Re: [PATCH v4 1/1] commit-graph.c: no lazy fetch in lookup_commit_in_graph()

Michael J Gruber <git@xxxxxxxxx> · Sat, 09 Jul 2022 14:23:36 +0200

Han Xin venit, vidit, dixit 2022-07-01 03:34:30:
> The commit-graph is used to opportunistically optimize accesses to
> certain pieces of information on commit objects, and
> lookup_commit_in_graph() tries to say "no" when the requested commit
> does not locally exist by returning NULL, in which case the caller
> can ask for (which may result in on-demand fetching from a promisor
> remote) and parse the commit object itself.
> 
> However, it uses a wrong helper, repo_has_object_file(), to do so.
> This helper not only checks if an object is mmediately available in
> the local object store, but also tries to fetch from a promisor remote.
> But the fetch machinery calls lookup_commit_in_graph(), thus causing an
> infinite loop.
> 
> We should make lookup_commit_in_graph() expect that a commit given to it
> can be legitimately missing from the local object store, by using the
> has_object_file() helper instead.
> 
> Signed-off-by: Han Xin <hanxin.hx@xxxxxxxxxxxxx>
> ---
>  commit-graph.c                             |  2 +-
>  t/t5330-no-lazy-fetch-with-commit-graph.sh | 70 ++++++++++++++++++++++
>  2 files changed, 71 insertions(+), 1 deletion(-)
>  create mode 100755 t/t5330-no-lazy-fetch-with-commit-graph.sh
> 
> diff --git a/commit-graph.c b/commit-graph.c
> index 92d4503336..2b04ef072d 100644
> --- a/commit-graph.c
> +++ b/commit-graph.c
> @@ -898,7 +898,7 @@ struct commit *lookup_commit_in_graph(struct repository *repo, const struct obje
>                 return NULL;
>         if (!search_commit_pos_in_graph(id, repo->objects->commit_graph, &pos))
>                 return NULL;
> -       if (!repo_has_object_file(repo, id))
> +       if (!has_object(repo, id, 0))
>                 return NULL;
>  
>         commit = lookup_commit(repo, id);
> diff --git a/t/t5330-no-lazy-fetch-with-commit-graph.sh b/t/t5330-no-lazy-fetch-with-commit-graph.sh
> new file mode 100755
> index 0000000000..be33334229
> --- /dev/null
> +++ b/t/t5330-no-lazy-fetch-with-commit-graph.sh
> @@ -0,0 +1,70 @@
> +#!/bin/sh
> +
> +test_description='test for no lazy fetch with the commit-graph'
> +
> +. ./test-lib.sh
> +
> +run_with_limited_processses () {
> +       # bash and ksh use "ulimit -u", dash uses "ulimit -p"
> +       if test -n "$BASH_VERSION"
> +       then
> +               ulimit_max_process="-u"
> +       elif test -n "$KSH_VERSION"
> +       then
> +               ulimit_max_process="-u"
> +       fi
> +       (ulimit ${ulimit_max_process-"-p"} 512 && "$@")
> +}

This new test fails for me unless I increase max_processes. 1024 works.
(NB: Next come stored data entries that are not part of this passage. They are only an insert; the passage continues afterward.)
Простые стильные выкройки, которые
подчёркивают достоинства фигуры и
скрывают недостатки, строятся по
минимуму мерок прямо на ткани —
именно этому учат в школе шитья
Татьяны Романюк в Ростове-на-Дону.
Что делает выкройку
I haven't bisected the number of prcesses ... This is higly system
dependent. I even run a slim environment (i3wm) but having chrome or
such running probably makes quite a difference.
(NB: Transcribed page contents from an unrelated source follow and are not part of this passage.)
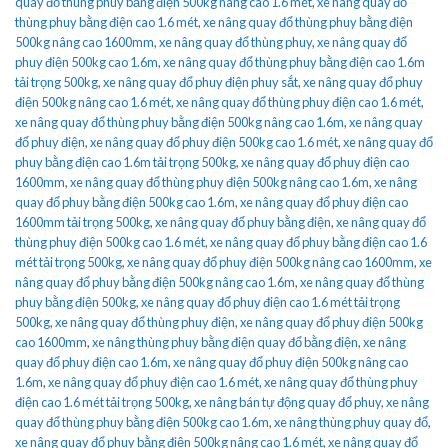
quay đổ thùng phuy bằng điện 500kg nâng cao 1.6 mét
,
xe nâng quay đổ
thùng phuy bằng điện cao 1.6 mét
,
xe nâng quay đổ thùng phuy bằng điện
500kg nâng cao 1600mm
,
xe nâng quay đổ thùng phuy
,
xe nâng quay đổ
phuy điện 500kg cao 1.6m
,
xe nâng quay đổ thùng phuy bằng điện cao 1.6m
tải trọng 500kg
,
xe nâng quay đổ phuy điện phuy sắt
,
xe nâng quay đổ phuy
điện 500kg nâng cao 1.6 mét
,
xe nâng quay đổ thùng phuy điện cao 1.6 mét
,
xe nâng quay đổ thùng phuy bằng điện 500kg nâng cao 1.6m
,
xe nâng quay
đổ phuy điện
,
xe nâng quay đổ phuy điện 500kg cao 1.6 mét
,
xe nâng quay đổ
phuy bằng điện cao 1.6m tải trọng 500kg
,
xe nâng quay đổ phuy điện cao
1600mm
,
xe nâng quay đổ thùng phuy điện 500kg nâng cao 1.6m
,
xe nâng
quay đổ phuy bằng điện 500kg cao 1.6m
,
xe nâng quay đổ phuy điện cao
1600mm tải trọng 500kg
,
xe nâng quay đổ phuy bằng điện
,
xe nâng quay đổ
thùng phuy điện 500kg cao 1.6 mét
,
xe nâng quay đổ phuy bằng điện cao 1.6
mét tải trọng 500kg
,
xe nâng quay đổ phuy điện 500kg nâng cao 1600mm
,
xe
nâng quay đổ phuy bằng điện 500kg nâng cao 1.6m
,
xe nâng quay đổ thùng
phuy bằng điện 500kg
,
xe nâng quay đổ phuy điện cao 1.6 mét tải trọng
500kg
,
xe nâng quay đổ thùng phuy điện
,
xe nâng quay đổ phuy điện 500kg
cao 1600mm
,
xe nâng thùng phuy bằng điện quay đổ bằng điện
,
xe nâng
quay đổ phuy điện cao 1.6m
,
xe nâng quay đổ phuy điện 500kg nâng cao
1.6m
,
xe nâng quay đổ phuy điện cao 1.6 mét
,
xe nâng quay đổ thùng phuy
điện cao 1.6 mét tải trọng 500kg
,
xe nâng bán tự động quay đổ phuy
,
xe nâng
quay đổ thùng phuy bằng điện 500kg cao 1.6m
,
xe nâng thùng phuy quay đổ
,
xe nâng quay đổ phuy bằng điện 500kg nâng cao 1.6 mét
,
xe nâng quay đổ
512 is probably OK in CI in an isolated environment but is too low on a
typical "What you mean I'm not working? I'm waiting for the test run!"
developper workstation.

Conversely, which number would be too high to catch what the test is
supposed to catch? Does it incur a big performance penalty to go as high
as possible?

> +
> +test_lazy_prereq ULIMIT_PROCESSES '
> +       run_with_limited_processses true
> +'
> +
> +if ! test_have_prereq ULIMIT_PROCESSES
> +then
> +       skip_all='skipping tests for no lazy fetch with the commit-graph, ulimit processes not available'
> +       test_done
> +fi
> +
> +test_expect_success 'setup: prepare a repository with a commit' '
> +       git init with-commit &&
> +       test_commit -C with-commit the-commit &&
> +       oid=$(git -C with-commit rev-parse HEAD)
> +'
> +
> +test_expect_success 'setup: prepare a repository with commit-graph contains the commit' '
> +       git init with-commit-graph &&
> +       echo "$(pwd)/with-commit/.git/objects" \
> +               >with-commit-graph/.git/objects/info/alternates &&
> +       # create a ref that points to the commit in alternates
> +       git -C with-commit-graph update-ref refs/ref_to_the_commit "$oid" &&
> +       # prepare some other objects to commit-graph
> +       test_commit -C with-commit-graph something &&
> +       git -c gc.writeCommitGraph=true -C with-commit-graph gc &&
> +       test_path_is_file with-commit-graph/.git/objects/info/commit-graph
> +'
> +
> +test_expect_success 'setup: change the alternates to what without the commit' '
> +       git init --bare without-commit &&
> +       git -C with-commit-graph cat-file -e $oid &&
> +       echo "$(pwd)/without-commit/objects" \
> +               >with-commit-graph/.git/objects/info/alternates &&
> +       test_must_fail git -C with-commit-graph cat-file -e $oid
> +'
> +
> +test_expect_success 'fetch any commit from promisor with the usage of the commit graph' '
> +       # setup promisor and prepare any commit to fetch
> +       git -C with-commit-graph remote add origin "$(pwd)/with-commit" &&
> +       git -C with-commit-graph config remote.origin.promisor true &&
> +       git -C with-commit-graph config remote.origin.partialclonefilter blob:none &&
> +       test_commit -C with-commit any-commit &&
> +       anycommit=$(git -C with-commit rev-parse HEAD) &&
> +
> +       run_with_limited_processses env GIT_TRACE="$(pwd)/trace.txt" \
> +               git -C with-commit-graph fetch origin $anycommit 2>err &&

That empty line abobe makes me nervous, especially when a test fails for
very unclear reasons like here. Is it necessary?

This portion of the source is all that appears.